Western Blot Analyses
AGS, MKN28 and MKN45 cells were lysed using RIPA buffer (50 mM Tris, pH 7.2; 150 mM NaCl; 1% Triton X-100; and 0.1 % SDS) containing protease (1:100, Roche, USA) and phosphatase (1:100, Sigma-Aldrich, USA) inhibitors. Protein concentrations were determined by a bicinchoninic acid assay (Pierce, Thermo Scientific, USA). Sixty micrograms of proteins were separated by SDS-PAGE and transferred (Bio-Rad, USA) to PVDF membranes (Millipore, USA). Protein expressions were quantified through the use of rabbit polyclonal antibodies against PI3K-β, AKT, p-AKT, PTEN, mTOR, p-mTOR, P70S6K1, p-P70S6K1, 4E-BP1, p-4E-BP1, eIF4E and p-eIF4E were diluted to 1:1000 in TBST-1% BSA solution (Cell Signaling Technologies, Danvers, MA, USA). The expressions of these proteins were standardized to human α-actin using a mouse polyclonal anti-α-actin antibody (1:5000, Millipore, USA). Primary antibodies were detected using goat anti-rabbit or goat anti-mouse horseradish peroxidase (HRP)-conjugated secondary antibodies (1:5000, Santa Cruz Biotechnology, USA). Immunoreactive bands were visualized by Western Lightning Chemiluminescence Reagent Plus (PerkinElmer, USA) according to the manufacturer’s instructions.
Statistical Analysis
Statistical analyses were performed using GraphPad Prism 5.0 (GraphPad Software Inc., USA). Wilcoxon signed-rank was used for analyzing gene expression from paired tumor and non-tumor gastric tissues.
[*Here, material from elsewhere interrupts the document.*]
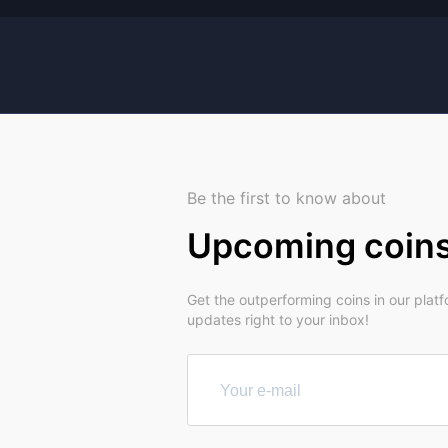
Be the first to know about
Upcoming coin
Get the outperforming coins in our plat
updates right to your inbox!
Means of gene expression in GC cell lines were compared using a two-way ANOVA. Each experiment was repeated at least three times and performed in triplicate. A P-value of 0.05 was considered statistically significant.
Ethics Statement
The Institutional Review Board of the School of Medicine of Pontificia Universidad Católica approved this study and issued a waiver authorizing the use of archival material without informed consent for samples more than two years old, preserving patient anonymity.
Results
Gene Expression of PI3K/AKT/mTOR Pathway in Gastric Tissues
Gene expression analysis of key regulator genes within the PI3K/AKT/mTOR pathway (PIK3CA, PIK3CB, PTEN, AKT1, TSC1, MTOR, RPS6KB1, EIF4EBP1 and EIF4E) showed that there is a slight tendency to overexpression for most of the analyzed genes, with the exception of PTEN and TSC1, which are repressed in most of the study tissues. However, the difference in gene expression relative to the corresponding normal tissues was very slight in all genes. None of them reached statistical difference (P = NS for all) and fold change values of tumor tissues were solely between −1 and 1 times of expression relative to non-tumor tissues (Fig. 2).
Fig. 2.
Gene expression of the PI3K/AKT/mTOR pathway in tumor samples. Each gastric tumor sample was calibrated against its corresponding non-tumor gastric tissue and was processed in triplicate. The 0 represents the gene expression of non-tumor gastric tissues. Bars represent the mean ± SD of all cases. The Wilcoxon signed-rank test was used. (*P < 0.05; **P < 0.01; ***P < 0.001)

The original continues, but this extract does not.